Once you find the line containing "と、その行の文字は灰色で表示されます。", please retype it and every line after it to the end of the entries, exactly and with nothing added.
┌────────
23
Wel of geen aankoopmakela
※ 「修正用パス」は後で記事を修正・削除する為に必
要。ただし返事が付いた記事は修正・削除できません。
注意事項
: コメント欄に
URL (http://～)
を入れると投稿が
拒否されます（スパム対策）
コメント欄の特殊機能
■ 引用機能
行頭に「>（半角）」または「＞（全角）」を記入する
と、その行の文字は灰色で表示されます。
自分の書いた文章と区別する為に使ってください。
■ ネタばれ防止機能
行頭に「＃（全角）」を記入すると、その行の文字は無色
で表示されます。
└────────
◆ EXERCISE RESULT:
と、その行の文字は灰色で表示されます。
自分の書いた文章と区別する為に使ってください。
■ ネタばれ防止機能
行頭に「＃（全角）」を記入すると、その行の文字は無色
で表示されます。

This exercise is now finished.